Le héros d’En las estrellas, Victor (Luis Callejo, Oro, La colère d’un homme patient), traverse ce qu’on pourrait appeler poliment une mauvaise passe. Alcoolique, sans emploi, il a pour seul horizon l’éducation de son fils Ingmar (Jorge Andreu), dont le prénom n’est pas le fruit du hasard. Victor est en effet un fondu de cinéma, un ancien artisan d’effets spéciaux à succès qui a perdu goût au travail après la disparition tragique de la mère d’Ingmar (Macarena Gomez). Entre deux tournages sans lendemain – et sans matériel adéquat – en compagnie de son fiston, à qui il a transmis le virus du 7e art, et projections dans le vieux cinéma de quartier de son seul ami, Victor ressasse regret et chagrin en regardant le fond de ses bouteilles. Jusqu’à ce qu’un jour, il décide d’imaginer avec Ingmar le scénario d’un film de fantaisie, qui raconterait l’histoire d’un écrivain isolé sur la Lune, partant à travers le temps et l’espace à la recherche de sa bien-aimée…

La vie est plus belle dans les étoiles

Avec ses effets spéciaux naïfs — et néanmoins impressionnants dans leur fausse simplicité — nous faisant traverser la grande Histoire du cinéma (Méliès, King Kong, Chaplin, mais aussi Inoshiro Honda, Coppola ou le cinéma d’animation des pays de l’Est sont tous convoqués), son récit à mi-chemin entre drame familial et fable célébrant le pouvoir de l’imaginaire, Up Upon the Stars a le don de se mettre immédiatement les cinéphiles dans la poche. Cette histoire, sans doute très personnelle pour Berriatúa (lui-même le fils d’un cinéaste réputé en Espagne, Luciano Berriatúa), n’est pas follement originale en soi : il est évident dès les premières minutes, après un générique propulsé par un incroyable zoom arrière vers la Lune, que le film utilisera l’arme de la métaphore pour confronter Victor, et dans une moindre mesure Ingmar (qui était bébé au moment où sa mère les a quittés), à un impossible deuil.

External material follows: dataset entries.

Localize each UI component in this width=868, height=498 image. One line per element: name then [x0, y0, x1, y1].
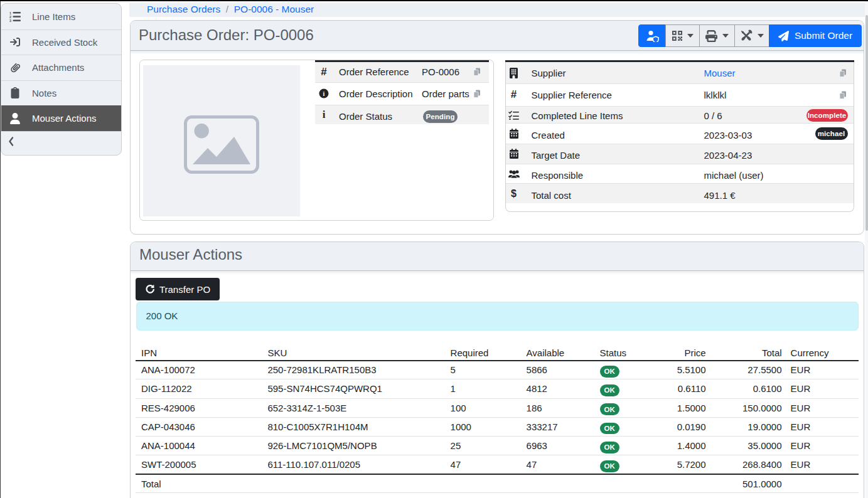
svg-text:i: i	[323, 90, 325, 97]
svg-text:1: 1	[9, 11, 11, 15]
svg-text:2: 2	[9, 15, 11, 19]
svg-text:3: 3	[9, 19, 11, 22]
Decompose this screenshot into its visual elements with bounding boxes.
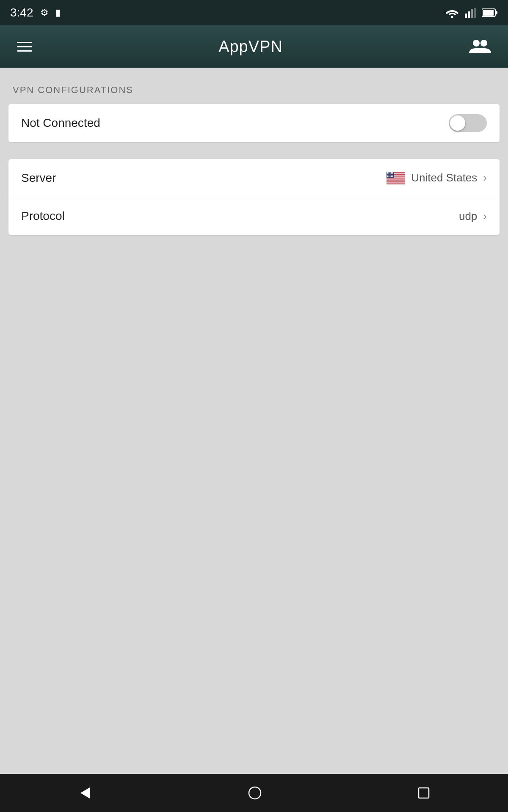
section-label: VPN CONFIGURATIONS <box>8 85 500 96</box>
svg-point-27 <box>392 173 393 174</box>
svg-point-9 <box>480 40 487 47</box>
profile-icon <box>469 36 491 55</box>
svg-rect-6 <box>483 10 494 16</box>
protocol-value-text: udp <box>459 210 477 223</box>
svg-point-25 <box>390 173 391 174</box>
status-bar: 3:42 ⚙ ▮ <box>0 0 508 25</box>
svg-rect-2 <box>468 11 470 18</box>
svg-point-32 <box>392 175 393 176</box>
svg-point-23 <box>387 173 388 174</box>
svg-point-39 <box>249 787 261 799</box>
us-flag-icon <box>387 172 405 184</box>
svg-point-31 <box>391 175 392 176</box>
home-icon <box>248 786 262 800</box>
svg-point-28 <box>387 175 388 176</box>
protocol-row[interactable]: Protocol udp › <box>8 197 500 235</box>
svg-point-22 <box>392 172 393 173</box>
svg-rect-1 <box>465 14 467 18</box>
protocol-chevron-icon: › <box>483 210 487 223</box>
recent-icon <box>417 787 430 799</box>
svg-point-26 <box>391 173 392 174</box>
svg-point-18 <box>387 172 388 173</box>
protocol-value: udp › <box>459 210 487 223</box>
battery-icon <box>482 8 498 17</box>
svg-rect-4 <box>474 8 476 18</box>
toggle-knob <box>450 115 465 131</box>
svg-point-19 <box>389 172 389 173</box>
menu-button[interactable] <box>13 38 36 56</box>
settings-status-icon: ⚙ <box>40 7 49 18</box>
svg-marker-38 <box>80 787 90 798</box>
status-time: 3:42 <box>10 6 33 19</box>
connection-status-label: Not Connected <box>21 116 100 130</box>
bottom-nav <box>0 774 508 812</box>
svg-rect-3 <box>471 9 473 18</box>
main-content: VPN CONFIGURATIONS Not Connected Server <box>0 68 508 774</box>
svg-rect-40 <box>419 788 429 798</box>
hamburger-line-3 <box>17 50 32 52</box>
hamburger-line-2 <box>17 46 32 47</box>
wifi-icon <box>445 8 459 18</box>
back-button[interactable] <box>52 777 118 809</box>
connection-row: Not Connected <box>8 104 500 142</box>
svg-point-29 <box>389 175 389 176</box>
back-icon <box>78 786 92 800</box>
server-value: United States › <box>387 171 487 184</box>
status-bar-right <box>445 8 498 18</box>
connection-card: Not Connected <box>8 104 500 142</box>
profile-button[interactable] <box>465 32 495 61</box>
svg-point-20 <box>390 172 391 173</box>
svg-rect-14 <box>387 178 405 179</box>
sim-status-icon: ▮ <box>55 7 61 18</box>
server-chevron-icon: › <box>483 171 487 184</box>
settings-card: Server <box>8 159 500 235</box>
recent-button[interactable] <box>392 778 456 808</box>
server-row[interactable]: Server <box>8 159 500 197</box>
svg-point-36 <box>391 176 392 177</box>
app-title: AppVPN <box>218 38 283 56</box>
svg-point-35 <box>390 176 391 177</box>
signal-icon <box>465 8 476 18</box>
svg-point-21 <box>391 172 392 173</box>
server-label: Server <box>21 171 56 185</box>
svg-rect-16 <box>387 182 405 183</box>
svg-rect-15 <box>387 180 405 181</box>
app-bar: AppVPN <box>0 25 508 68</box>
svg-rect-7 <box>496 11 497 14</box>
status-bar-left: 3:42 ⚙ ▮ <box>10 6 61 19</box>
vpn-toggle[interactable] <box>449 114 487 132</box>
protocol-label: Protocol <box>21 209 65 223</box>
home-button[interactable] <box>222 777 287 809</box>
svg-point-24 <box>389 173 389 174</box>
hamburger-line-1 <box>17 42 32 43</box>
svg-point-33 <box>387 176 388 177</box>
server-value-text: United States <box>411 171 477 184</box>
svg-point-34 <box>389 176 389 177</box>
svg-point-30 <box>390 175 391 176</box>
svg-point-37 <box>392 176 393 177</box>
svg-point-8 <box>473 40 480 47</box>
svg-point-0 <box>451 16 453 18</box>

Quoi de plus normal pour un créateur d’illusions, nous dit Up Upon the Stars, que de se réfugier dans les affabulations qu’il raconte à son fils, tel Roberto Benigni dans La Vie est belle, pour contourner la triste réalité de leur sort ? Quoi de plus rassurant que de retourner, sans cesse, vers un passé plus clément et glorieux, en conservant ses vieilles VHS, souvenirs de tournages en compagnie « des Américains », plutôt que de contempler un avenir dénué d’amour ? Alors, Victor devient le metteur en scène, lors de séquences d’une folle beauté expressionniste, d’une fiction désuète en forme de cadavre exquis. Une escapade poétique loin du cynisme de notre époque, pleine de robots, de temples interdits, de frigos interstellaires et de falaises menaçantes. La malice de ce charismatique charlatan, incarné à la perfection par Callejo, son alchimie avec le jeune et vif Ingmar (Andreu a le genre de bouille attachante dont la caméra raffole), font qu’on est emportés sans résistance par le souffle de cette aventure finalement toute simple. Un voyage très émouvant qui trouvera son point culminant dans un décor de rêve, synthèse de tout le discours de Berriatúa, et vestige d’un temps perdu qui donnera malgré tout un nouvel espoir à cette famille d’amoureux de la pellicule. Si vous partagez leur passion, et par extension leur visible nostalgie, nul doute qu’Up Upon the Stars saura vous mettre des étoiles dans les yeux. Entre deux larmes, bien sûr.